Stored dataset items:
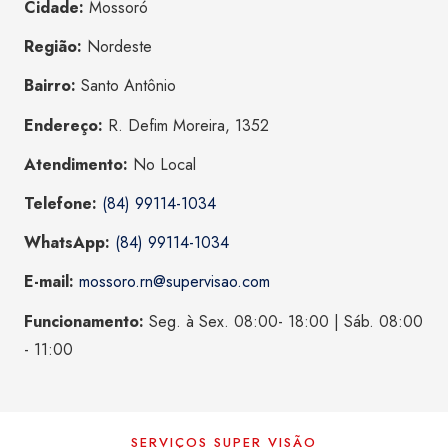
Cidade:
Mossoró
Região:
Nordeste
Bairro:
Santo Antônio
Endereço:
R. Defim Moreira, 1352
Atendimento:
No Local
Telefone:
(84) 99114-1034
WhatsApp:
(84) 99114-1034
E-mail:
mossoro.rn@supervisao.com
Funcionamento:
Seg. à Sex. 08:00- 18:00 | Sáb. 08:00
- 11:00
SERVIÇOS SUPER VISÃO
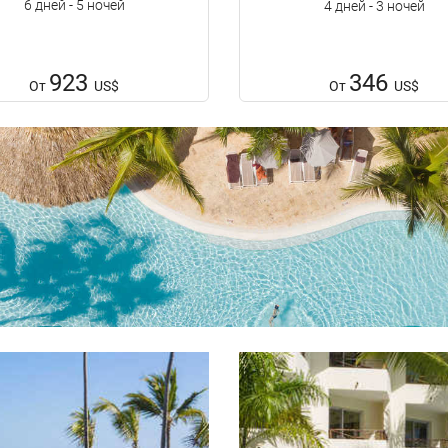
6 дней - 5 ночей
4 дней - 3 ночей
923
346
От
US$
От
US$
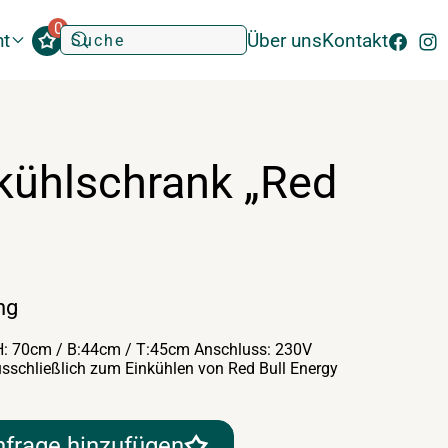
0
ht
Über uns
Kontakt
kühlschrank „Red
ng
 H: 70cm / B:44cm / T:45cm Anschluss: 230V
usschließlich zum Einkühlen von Red Bull Energy
nfrage hinzufügen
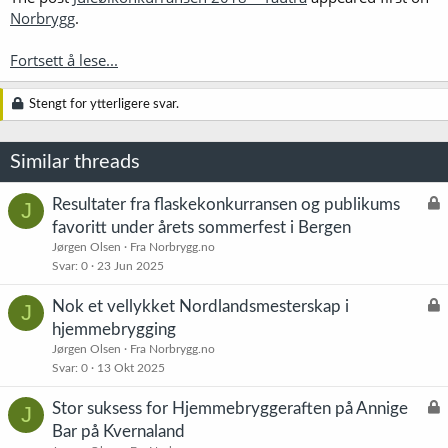
Norbrygg
.
Fortsett å lese...
Stengt for ytterligere svar.
Similar threads
L
Resultater fra flaskekonkurransen og publikums
J
å
favoritt under årets sommerfest i Bergen
s
Jørgen Olsen
Fra Norbrygg.no
t
Svar
0
23 Jun 2025
L
Nok et vellykket Nordlandsmesterskap i
J
å
hjemmebrygging
s
Jørgen Olsen
Fra Norbrygg.no
t
Svar
0
13 Okt 2025
L
Stor suksess for Hjemmebryggeraften på Annige
J
å
Bar på Kvernaland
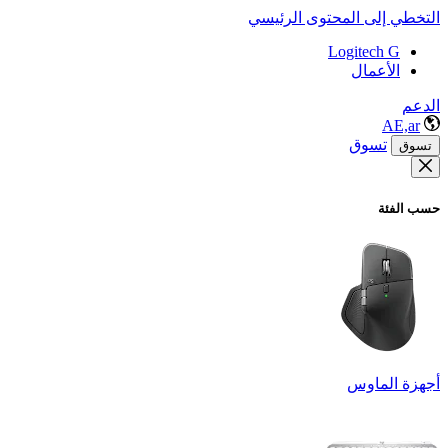
التخطي إلى المحتوى الرئيسي
Logitech G
الأعمال
الدعم
AE,ar
تسوق
تسوق
حسب الفئة
أجهزة الماوس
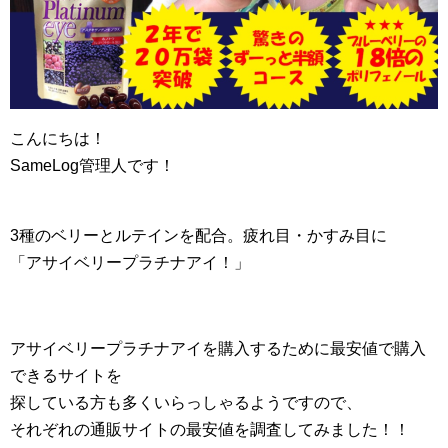
こんにちは！
SameLog管理人です！
3種のベリーとルテインを配合。疲れ目・かすみ目に
「アサイベリープラチナアイ！」
アサイベリープラチナアイを購入するために最安値で購入
できるサイトを
探している方も多くいらっしゃるようですので、
それぞれの通販サイトの最安値を調査してみました！！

(Problem requirements) Give the records above again verbatim, pictures omitted.

(Solution below)
Cidade:
Mossoró
Região:
Nordeste
Bairro:
Santo Antônio
Endereço:
R. Defim Moreira, 1352
Atendimento:
No Local
Telefone:
(84) 99114-1034
WhatsApp:
(84) 99114-1034
E-mail:
mossoro.rn@supervisao.com
Funcionamento:
Seg. à Sex. 08:00- 18:00 | Sáb. 08:00
- 11:00
SERVIÇOS SUPER VISÃO
6 дней - 5 ночей
4 дней - 3 ночей
923
346
От
US$
От
US$
0
ht
Über uns
Kontakt
kühlschrank „Red
ng
 H: 70cm / B:44cm / T:45cm Anschluss: 230V
usschließlich zum Einkühlen von Red Bull Energy
nfrage hinzufügen
Norbrygg
.
Fortsett å lese...
Stengt for ytterligere svar.
Similar threads
L
Resultater fra flaskekonkurransen og publikums
J
å
favoritt under årets sommerfest i Bergen
s
Jørgen Olsen
Fra Norbrygg.no
t
Svar
0
23 Jun 2025
L
Nok et vellykket Nordlandsmesterskap i
J
å
hjemmebrygging
s
Jørgen Olsen
Fra Norbrygg.no
t
Svar
0
13 Okt 2025
L
Stor suksess for Hjemmebryggeraften på Annige
J
å
Bar på Kvernaland
التخطي إلى المحتوى الرئيسي
Logitech G
الأعمال
الدعم
AE,ar
تسوق
تسوق
حسب الفئة
أجهزة الماوس
こんにちは！
SameLog管理人です！
3種のベリーとルテインを配合。疲れ目・かすみ目に
「アサイベリープラチナアイ！」
アサイベリープラチナアイを購入するために最安値で購入
できるサイトを
探している方も多くいらっしゃるようですので、
それぞれの通販サイトの最安値を調査してみました！！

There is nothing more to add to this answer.